Fishing boats in the harbor at Takamatsu.

Arriving in Takamatsu


I was on my second independent trip to Japan, traveling from Tōkyō to the southwest as far as Kyūshū, much closer to Korea than it is to Tōkyō.

I had been in Ise, and then a return visit to Kyōto. From there I would continue southwest to Shikoku, the fourth-largest island of the Japanese archipelago. It's 225 km long, 50 to 150 km wide.

Shikoku is mountainous, of course, but it's the largest Japanese island without an active volcano.

Map of Japan showing Shikoku, from

Map of Japan showing Shikoku in red, from Wikipedia, CC.

I would be staying in Takamatsu, a port city on the north coast of the island. It's on the Seto Inland Sea between Shikoku and the largest island, Honshū.

After a few days there, I would take a ferry north to Naoshima, the Art Island in the Inland Sea.

But first I had to get there.

By Train to Kobe

I was staying at K's House in Kyōto. It was a short walk from there to the futuristic Kyōto station.

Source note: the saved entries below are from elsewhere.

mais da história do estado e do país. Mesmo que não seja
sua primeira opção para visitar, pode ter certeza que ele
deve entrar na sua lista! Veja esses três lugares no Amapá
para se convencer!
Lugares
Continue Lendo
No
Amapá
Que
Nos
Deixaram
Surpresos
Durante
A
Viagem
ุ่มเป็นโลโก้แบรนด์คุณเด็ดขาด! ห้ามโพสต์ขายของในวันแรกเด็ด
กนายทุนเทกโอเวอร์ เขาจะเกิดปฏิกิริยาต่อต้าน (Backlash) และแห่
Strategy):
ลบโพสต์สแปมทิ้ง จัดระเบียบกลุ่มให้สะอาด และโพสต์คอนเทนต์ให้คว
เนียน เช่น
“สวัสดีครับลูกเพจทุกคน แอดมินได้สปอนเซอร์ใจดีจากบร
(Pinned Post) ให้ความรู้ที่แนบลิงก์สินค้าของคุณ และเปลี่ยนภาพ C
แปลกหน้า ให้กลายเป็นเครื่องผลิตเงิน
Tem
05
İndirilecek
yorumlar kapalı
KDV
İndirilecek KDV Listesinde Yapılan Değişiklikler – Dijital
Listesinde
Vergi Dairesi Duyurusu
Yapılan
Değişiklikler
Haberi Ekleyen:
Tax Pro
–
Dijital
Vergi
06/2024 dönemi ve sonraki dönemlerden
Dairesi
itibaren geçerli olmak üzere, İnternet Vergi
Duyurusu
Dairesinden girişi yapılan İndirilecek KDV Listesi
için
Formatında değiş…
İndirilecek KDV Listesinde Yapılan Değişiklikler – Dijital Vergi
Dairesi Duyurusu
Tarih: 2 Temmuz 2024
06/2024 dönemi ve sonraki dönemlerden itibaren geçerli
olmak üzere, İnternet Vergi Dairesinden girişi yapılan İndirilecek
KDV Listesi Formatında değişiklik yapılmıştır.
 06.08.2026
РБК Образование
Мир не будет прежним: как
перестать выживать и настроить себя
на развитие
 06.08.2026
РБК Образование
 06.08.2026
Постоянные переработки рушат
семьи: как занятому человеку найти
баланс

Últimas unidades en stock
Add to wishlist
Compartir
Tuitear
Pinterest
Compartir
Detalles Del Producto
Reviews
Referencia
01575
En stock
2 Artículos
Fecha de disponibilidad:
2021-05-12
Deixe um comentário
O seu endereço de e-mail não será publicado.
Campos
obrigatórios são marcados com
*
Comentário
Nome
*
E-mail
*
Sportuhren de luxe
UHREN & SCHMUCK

I would take a Rapid train through Ōsaka to Kobe, and continue from there by ferry or bus. It ended up being by bus, across the world's longest suspension bridge to Awaji Island, then another long bridge to Shikoku. See the route in the map above.

At the Osaka Station I found my route to Kobe on the map. It's the blue line marked A. That lets me look up the cost, and I can buy my own tickets on the machines directly below.

Train map in the Kyōto station.

With my ticket, I can proceed through the gates and find my way to my platform. The Kyōto station is large, there are many platforms. But it's pretty easy to find your way around.

Kyōto station.

There's my train on the schedule, at 9:29. Uh-oh, it's changed to track six. Upstairs, and across to the staircase down to platforms 6 and 7.

Platform at the Kyōto station.

By Bus to Takamatsu

Ferries run between Kobe and Takamatsu. But you would have to get up quite early in Kyōto to catch the first one, or wait around in Kobe and get into Takamatsu up in the evening.

That's OK, I'll take the bus. Three major bridge projects in the 1980s and 1990s joined Honshū to Shikoku by road, plus rail on one of the three series of bridges.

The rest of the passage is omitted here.